[[ Material for this task open ]]

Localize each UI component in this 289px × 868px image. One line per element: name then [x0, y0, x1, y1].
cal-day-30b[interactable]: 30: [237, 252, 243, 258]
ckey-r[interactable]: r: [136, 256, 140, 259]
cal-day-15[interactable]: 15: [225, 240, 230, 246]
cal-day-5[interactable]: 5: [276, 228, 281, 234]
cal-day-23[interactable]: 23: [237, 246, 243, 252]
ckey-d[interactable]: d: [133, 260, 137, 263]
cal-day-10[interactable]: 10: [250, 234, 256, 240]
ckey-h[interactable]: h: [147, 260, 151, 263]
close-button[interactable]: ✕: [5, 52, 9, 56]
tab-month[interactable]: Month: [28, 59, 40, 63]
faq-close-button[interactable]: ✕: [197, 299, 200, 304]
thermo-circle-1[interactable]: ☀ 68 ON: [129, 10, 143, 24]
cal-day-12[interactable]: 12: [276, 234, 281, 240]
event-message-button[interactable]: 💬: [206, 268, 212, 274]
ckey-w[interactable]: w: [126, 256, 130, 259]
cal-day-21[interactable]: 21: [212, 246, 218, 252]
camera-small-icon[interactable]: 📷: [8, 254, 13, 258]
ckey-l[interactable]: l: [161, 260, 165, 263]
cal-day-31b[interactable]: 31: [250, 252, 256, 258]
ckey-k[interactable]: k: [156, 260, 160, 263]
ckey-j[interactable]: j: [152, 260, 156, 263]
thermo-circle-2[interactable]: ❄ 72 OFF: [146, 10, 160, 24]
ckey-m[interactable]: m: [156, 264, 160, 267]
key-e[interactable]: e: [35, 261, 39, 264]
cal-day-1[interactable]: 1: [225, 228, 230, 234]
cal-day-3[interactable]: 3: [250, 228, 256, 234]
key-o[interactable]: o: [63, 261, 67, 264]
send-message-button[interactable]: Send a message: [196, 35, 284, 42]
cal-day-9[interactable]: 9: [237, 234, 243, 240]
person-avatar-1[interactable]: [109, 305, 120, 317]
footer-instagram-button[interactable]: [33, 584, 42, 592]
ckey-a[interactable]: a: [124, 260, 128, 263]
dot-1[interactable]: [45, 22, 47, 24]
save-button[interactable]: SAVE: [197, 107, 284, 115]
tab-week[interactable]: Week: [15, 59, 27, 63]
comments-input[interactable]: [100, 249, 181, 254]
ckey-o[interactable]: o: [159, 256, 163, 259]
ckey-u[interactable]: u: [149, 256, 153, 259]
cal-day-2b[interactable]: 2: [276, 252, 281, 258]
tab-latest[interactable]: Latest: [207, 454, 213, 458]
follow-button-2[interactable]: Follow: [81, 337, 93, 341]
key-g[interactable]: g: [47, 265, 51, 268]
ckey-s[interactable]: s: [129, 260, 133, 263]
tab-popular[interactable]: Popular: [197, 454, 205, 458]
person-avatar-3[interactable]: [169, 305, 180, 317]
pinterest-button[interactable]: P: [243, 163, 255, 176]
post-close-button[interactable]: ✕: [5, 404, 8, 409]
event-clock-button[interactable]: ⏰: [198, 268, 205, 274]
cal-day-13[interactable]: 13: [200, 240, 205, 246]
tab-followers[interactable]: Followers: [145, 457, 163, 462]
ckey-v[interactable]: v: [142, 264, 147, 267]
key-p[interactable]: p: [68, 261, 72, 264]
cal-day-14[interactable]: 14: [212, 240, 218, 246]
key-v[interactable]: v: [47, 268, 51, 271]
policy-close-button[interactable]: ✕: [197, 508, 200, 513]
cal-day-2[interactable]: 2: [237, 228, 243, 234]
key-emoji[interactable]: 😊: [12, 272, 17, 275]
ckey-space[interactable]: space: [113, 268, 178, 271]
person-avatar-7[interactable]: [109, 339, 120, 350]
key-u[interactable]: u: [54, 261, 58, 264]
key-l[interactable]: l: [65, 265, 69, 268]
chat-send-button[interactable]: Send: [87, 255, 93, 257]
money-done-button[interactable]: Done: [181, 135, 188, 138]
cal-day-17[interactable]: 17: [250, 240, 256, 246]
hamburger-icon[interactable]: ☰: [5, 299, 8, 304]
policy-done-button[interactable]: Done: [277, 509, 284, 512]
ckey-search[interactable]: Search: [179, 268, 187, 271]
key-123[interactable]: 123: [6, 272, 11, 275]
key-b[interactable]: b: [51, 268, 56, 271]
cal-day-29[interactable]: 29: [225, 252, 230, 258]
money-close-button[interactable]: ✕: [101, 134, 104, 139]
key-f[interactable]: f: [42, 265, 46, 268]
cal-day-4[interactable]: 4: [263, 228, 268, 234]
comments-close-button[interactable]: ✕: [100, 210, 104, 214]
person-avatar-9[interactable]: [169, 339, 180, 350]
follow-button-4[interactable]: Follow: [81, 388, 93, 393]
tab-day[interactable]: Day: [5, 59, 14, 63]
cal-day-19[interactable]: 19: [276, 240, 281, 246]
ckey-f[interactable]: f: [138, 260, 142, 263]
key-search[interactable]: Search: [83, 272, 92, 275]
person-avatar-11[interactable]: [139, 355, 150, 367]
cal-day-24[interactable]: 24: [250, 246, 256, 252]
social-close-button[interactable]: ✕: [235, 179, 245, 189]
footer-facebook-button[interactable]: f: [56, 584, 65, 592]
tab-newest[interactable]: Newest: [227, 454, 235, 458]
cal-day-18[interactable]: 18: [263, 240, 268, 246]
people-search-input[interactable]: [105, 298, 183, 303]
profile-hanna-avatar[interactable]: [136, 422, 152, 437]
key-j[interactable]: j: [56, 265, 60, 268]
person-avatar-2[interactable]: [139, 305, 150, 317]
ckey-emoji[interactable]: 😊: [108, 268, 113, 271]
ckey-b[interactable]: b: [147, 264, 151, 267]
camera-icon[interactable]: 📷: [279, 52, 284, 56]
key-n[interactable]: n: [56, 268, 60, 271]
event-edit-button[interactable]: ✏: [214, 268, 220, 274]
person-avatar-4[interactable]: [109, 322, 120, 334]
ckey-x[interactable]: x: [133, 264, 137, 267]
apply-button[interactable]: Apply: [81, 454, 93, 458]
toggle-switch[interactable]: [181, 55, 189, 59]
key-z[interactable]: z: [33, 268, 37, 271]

[[ Material for this task closed ]]
[[ Material for this task open ]]

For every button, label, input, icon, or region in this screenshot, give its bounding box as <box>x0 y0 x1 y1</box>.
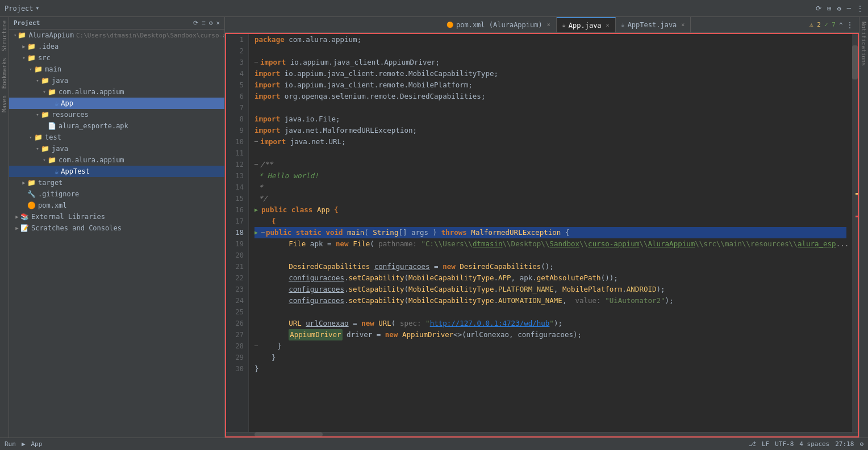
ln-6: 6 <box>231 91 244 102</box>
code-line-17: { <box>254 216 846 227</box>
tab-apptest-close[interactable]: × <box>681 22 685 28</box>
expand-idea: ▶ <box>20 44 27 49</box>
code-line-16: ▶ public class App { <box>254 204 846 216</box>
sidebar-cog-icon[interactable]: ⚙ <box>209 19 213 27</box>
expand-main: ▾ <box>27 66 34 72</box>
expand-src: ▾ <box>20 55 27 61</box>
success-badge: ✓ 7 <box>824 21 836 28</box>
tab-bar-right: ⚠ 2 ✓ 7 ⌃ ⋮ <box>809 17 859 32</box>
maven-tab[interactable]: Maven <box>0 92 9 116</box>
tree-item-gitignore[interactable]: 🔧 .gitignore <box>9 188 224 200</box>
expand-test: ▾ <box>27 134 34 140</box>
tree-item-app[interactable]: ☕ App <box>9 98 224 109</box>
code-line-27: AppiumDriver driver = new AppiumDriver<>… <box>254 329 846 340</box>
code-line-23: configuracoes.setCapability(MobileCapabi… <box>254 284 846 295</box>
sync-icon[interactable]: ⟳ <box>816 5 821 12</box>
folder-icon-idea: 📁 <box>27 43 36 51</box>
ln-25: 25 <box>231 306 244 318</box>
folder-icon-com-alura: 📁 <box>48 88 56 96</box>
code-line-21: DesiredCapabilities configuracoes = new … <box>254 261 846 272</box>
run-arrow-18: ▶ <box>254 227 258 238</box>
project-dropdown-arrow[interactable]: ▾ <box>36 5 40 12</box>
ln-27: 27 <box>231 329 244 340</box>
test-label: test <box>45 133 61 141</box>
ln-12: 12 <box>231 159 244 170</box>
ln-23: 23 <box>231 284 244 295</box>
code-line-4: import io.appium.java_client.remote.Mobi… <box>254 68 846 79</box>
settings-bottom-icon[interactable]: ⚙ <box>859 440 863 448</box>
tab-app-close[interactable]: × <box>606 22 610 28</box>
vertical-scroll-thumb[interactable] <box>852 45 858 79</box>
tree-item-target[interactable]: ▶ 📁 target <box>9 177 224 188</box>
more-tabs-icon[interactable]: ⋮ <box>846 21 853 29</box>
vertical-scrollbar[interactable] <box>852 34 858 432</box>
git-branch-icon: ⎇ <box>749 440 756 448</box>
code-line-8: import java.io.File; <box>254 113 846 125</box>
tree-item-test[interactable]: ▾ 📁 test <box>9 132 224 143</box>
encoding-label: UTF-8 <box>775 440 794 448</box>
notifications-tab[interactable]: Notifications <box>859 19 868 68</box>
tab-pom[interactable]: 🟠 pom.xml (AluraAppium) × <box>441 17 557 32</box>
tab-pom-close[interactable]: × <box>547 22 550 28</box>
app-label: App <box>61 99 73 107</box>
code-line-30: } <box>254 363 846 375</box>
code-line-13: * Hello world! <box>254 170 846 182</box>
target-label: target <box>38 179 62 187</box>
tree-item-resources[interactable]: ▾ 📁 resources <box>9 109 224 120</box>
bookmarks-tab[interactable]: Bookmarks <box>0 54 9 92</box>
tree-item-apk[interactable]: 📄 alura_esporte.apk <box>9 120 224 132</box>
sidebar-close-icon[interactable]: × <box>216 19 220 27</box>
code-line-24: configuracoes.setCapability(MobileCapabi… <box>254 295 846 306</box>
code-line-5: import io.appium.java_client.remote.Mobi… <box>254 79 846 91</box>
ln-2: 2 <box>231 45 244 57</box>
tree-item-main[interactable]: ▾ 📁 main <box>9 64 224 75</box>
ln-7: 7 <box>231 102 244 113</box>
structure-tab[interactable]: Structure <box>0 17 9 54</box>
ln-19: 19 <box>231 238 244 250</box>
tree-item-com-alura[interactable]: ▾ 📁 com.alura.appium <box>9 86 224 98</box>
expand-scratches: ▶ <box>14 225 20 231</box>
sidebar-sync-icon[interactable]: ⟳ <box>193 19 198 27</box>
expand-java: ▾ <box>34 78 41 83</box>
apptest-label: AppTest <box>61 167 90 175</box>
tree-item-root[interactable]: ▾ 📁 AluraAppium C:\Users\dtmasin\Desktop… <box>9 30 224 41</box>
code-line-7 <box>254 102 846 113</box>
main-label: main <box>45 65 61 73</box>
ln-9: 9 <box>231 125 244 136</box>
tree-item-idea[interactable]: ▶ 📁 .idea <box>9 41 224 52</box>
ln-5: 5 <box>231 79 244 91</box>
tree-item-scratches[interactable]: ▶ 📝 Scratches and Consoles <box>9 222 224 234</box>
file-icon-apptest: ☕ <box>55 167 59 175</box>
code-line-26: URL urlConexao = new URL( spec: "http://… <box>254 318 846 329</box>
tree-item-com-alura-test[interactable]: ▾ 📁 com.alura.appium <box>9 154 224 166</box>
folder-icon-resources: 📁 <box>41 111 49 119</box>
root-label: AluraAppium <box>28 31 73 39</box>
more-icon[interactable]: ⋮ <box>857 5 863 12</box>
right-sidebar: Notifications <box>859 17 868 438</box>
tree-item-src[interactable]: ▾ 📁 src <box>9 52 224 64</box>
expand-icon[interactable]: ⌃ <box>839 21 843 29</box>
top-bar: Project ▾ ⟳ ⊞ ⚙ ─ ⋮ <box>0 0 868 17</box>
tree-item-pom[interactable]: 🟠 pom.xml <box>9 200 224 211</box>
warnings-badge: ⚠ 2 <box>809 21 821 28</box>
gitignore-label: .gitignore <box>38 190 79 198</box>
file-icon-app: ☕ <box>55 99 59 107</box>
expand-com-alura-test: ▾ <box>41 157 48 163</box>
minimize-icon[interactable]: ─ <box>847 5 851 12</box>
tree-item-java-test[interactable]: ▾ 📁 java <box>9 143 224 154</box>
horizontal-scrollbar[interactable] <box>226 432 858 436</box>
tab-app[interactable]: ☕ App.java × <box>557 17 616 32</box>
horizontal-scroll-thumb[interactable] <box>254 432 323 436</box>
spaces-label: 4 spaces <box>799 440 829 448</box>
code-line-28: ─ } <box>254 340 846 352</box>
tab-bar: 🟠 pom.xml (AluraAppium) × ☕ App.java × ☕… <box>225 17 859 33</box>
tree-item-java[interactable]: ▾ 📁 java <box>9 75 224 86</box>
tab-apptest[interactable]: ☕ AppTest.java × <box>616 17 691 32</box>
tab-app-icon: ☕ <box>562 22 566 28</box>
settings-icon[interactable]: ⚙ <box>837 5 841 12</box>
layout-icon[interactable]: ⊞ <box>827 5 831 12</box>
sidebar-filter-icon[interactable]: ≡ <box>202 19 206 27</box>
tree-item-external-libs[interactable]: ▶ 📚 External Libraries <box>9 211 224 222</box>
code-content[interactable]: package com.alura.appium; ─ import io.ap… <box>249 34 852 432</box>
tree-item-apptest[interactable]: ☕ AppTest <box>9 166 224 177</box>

[[ Material for this task closed ]]
[[ Material for this task open ]]

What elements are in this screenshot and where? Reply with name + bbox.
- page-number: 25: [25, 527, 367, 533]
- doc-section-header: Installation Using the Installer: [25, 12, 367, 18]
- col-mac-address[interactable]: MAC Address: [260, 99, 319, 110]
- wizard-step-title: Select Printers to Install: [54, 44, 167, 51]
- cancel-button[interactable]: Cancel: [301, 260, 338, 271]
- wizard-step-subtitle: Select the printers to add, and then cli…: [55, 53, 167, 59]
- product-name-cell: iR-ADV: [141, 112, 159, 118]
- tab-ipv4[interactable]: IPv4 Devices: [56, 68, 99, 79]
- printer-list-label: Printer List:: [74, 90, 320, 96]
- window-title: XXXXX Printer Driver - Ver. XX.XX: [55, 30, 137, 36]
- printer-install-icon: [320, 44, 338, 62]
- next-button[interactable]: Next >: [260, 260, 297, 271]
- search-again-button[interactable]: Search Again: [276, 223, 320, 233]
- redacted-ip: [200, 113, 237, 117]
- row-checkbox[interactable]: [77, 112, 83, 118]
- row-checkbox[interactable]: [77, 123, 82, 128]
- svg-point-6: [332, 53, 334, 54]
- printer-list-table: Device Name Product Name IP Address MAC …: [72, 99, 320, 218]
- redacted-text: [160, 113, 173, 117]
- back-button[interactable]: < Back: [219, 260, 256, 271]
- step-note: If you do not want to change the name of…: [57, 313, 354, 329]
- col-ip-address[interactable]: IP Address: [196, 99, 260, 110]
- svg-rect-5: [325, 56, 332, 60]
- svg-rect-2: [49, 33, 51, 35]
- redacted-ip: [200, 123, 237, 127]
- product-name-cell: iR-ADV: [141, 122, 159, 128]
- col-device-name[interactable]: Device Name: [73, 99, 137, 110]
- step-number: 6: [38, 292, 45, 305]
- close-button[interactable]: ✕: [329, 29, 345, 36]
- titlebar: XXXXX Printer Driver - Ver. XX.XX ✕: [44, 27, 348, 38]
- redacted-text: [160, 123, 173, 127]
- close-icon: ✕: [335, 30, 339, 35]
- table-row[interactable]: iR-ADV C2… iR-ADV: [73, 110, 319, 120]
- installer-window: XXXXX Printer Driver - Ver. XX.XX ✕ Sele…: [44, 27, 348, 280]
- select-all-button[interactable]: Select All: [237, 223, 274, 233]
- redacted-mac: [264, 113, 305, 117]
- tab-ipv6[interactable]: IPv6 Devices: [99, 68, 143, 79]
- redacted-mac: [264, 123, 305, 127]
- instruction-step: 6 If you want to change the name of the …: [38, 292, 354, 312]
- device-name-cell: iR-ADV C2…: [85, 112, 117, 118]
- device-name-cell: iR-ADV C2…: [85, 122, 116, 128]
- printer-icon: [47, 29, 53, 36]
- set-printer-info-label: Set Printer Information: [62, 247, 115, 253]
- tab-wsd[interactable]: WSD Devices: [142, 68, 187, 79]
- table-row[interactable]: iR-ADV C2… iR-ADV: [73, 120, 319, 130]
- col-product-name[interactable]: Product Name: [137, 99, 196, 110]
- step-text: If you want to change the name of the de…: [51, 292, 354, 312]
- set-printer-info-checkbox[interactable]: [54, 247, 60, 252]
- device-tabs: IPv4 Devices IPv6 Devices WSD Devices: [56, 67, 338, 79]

[[ Material for this task closed ]]

**Task prompt**:
Every line above that holds "right" should be tallied; answer with the total alone.

**Solution for this exercise**:
2